2016年6月6日月曜日

のれんが計上される前に減損する?新アプローチにIASBの支持

こんにちは。イージフの野口です。このブログでも度々、IFRS3号「企業結合」の改訂に関するIASBの審議をご紹介してきていますが、最近の会議では新しい減損のアプローチが目玉となっています。

現行基準ののれんの減損テストに対しては非常に批判が多く、減損損失については、
「認識のタイミングが遅すぎる」
「金額が少なすぎる」
と言われています。この問題は、そもそも最初に計上されたのれんの金額が多すぎたのではないか、という疑問につながっています。買収価格が高すぎたためにのれんの金額が大きくなってしまい、後になって、多額の減損損失を認識する羽目になっていると考えられています。

買収価格が高すぎる部分をのれんと切り離して、取得時の損失として別途認識するべきではないか、というアイディアのもと、新しい減損テストのアプローチが提案されています。IASBではこの新アプローチが支持され、さらに詳細な検討に入る段階です。

簡単に言うと、新アプローチでは企業取得時にのれんの減損テストを行います。しかし、これは通常の減損テストとは少し違います。この減損テストでは、取得企業の保有資産が重要になります。
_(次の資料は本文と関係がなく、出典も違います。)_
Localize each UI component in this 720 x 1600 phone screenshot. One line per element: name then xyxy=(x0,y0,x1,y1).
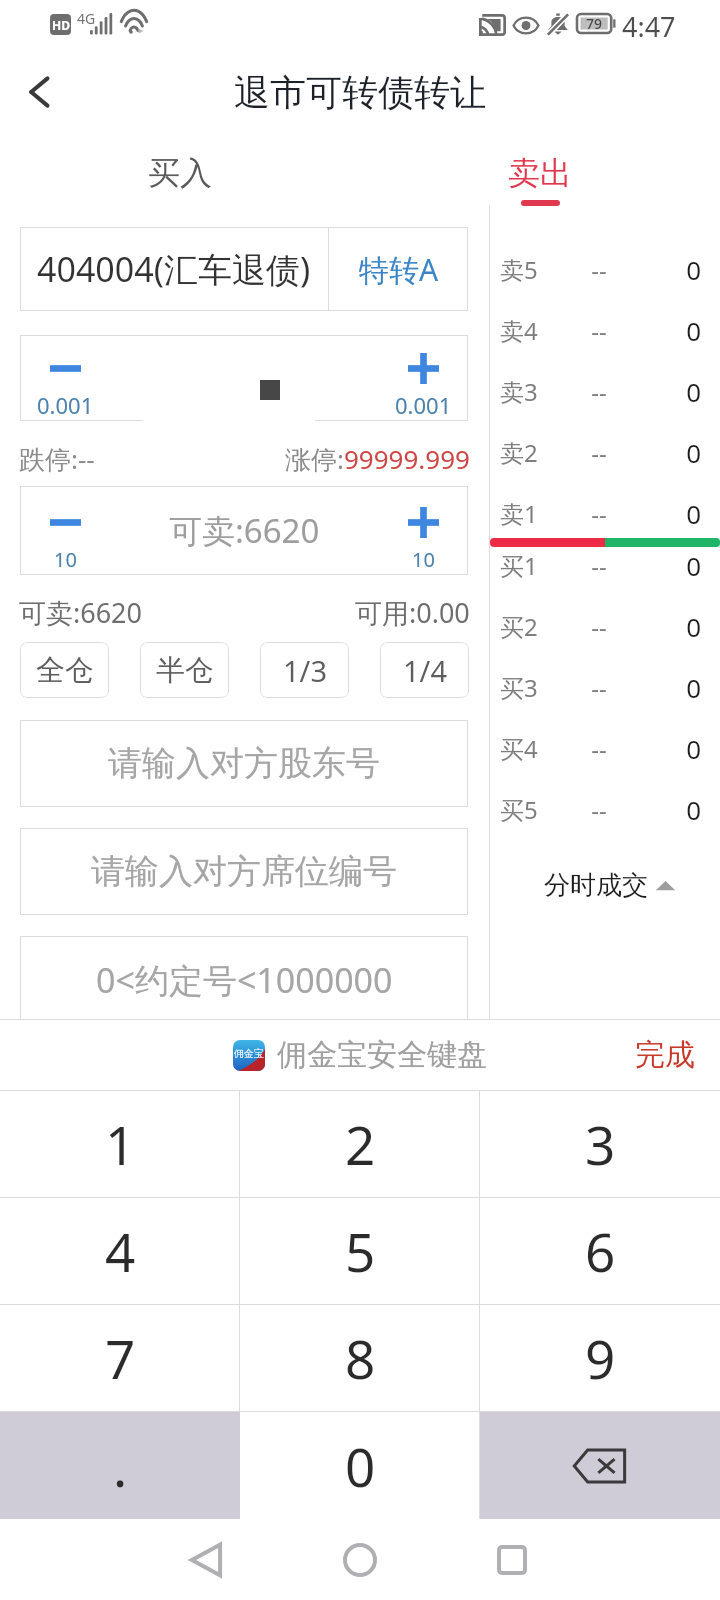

どういうことかというと、そもそも、現行基準ののれんの減損テストでは、のれんを資金生成単位(またはそのグループ)に配分した上で減損テストを行います。のれんそのものの価値を測定できないので、この配分手続きは必要不可欠です。しかし、配分先の資金生成単位を構成する、取得企業の保有資産の帳簿価額が低く、回収可能価額を下回っていると、この差額が「バッファー」となり、のれんの減損を回避する効果が生じます。

そこで、企業取得時に、この「バッファー」部分を排除した形でのれんの減損テストを行い、減損損失を認識することで、のれんが過大計上されることを防ぎます。

この新アプローチによるのれんの減損テストは以下の4ステップになると考えられています。
  1. のれんの配分先となる取得企業の資金生成単位、もしくはそのグループを識別する
  2. バッファー」を算定する(取得による影響を除外した状態で、取得時点における資産の回収可能価額を算定し、帳簿価額を超える部分が「バッファー」となる)
  3. のれんと被取得企業の資産を関連する資金生成単位(またはそのグループ)に配分する
  4. 各資金生成単位の回収可能価額をAからCの合計と比較し、回収可能価額の方が低い場合、その差額を減損損失として認識する

A配分された被取得企業の資産およびのれんの金額
B取得企業が保有する資産の帳簿価額
Cステップ2で算定した「バッファー」

斬新なアイディアで、現行基準ののれんの減損テストと流れは同じように行える点が評価されています。ただし、「バッファー」を算定する作業が追加され、実務上実行可能なものなのか、まだ疑問もあります。このあたりの議論はこれからなので、実務的な問題が検討されていく中で、このアプローチはもっと洗練されていくことになると思います。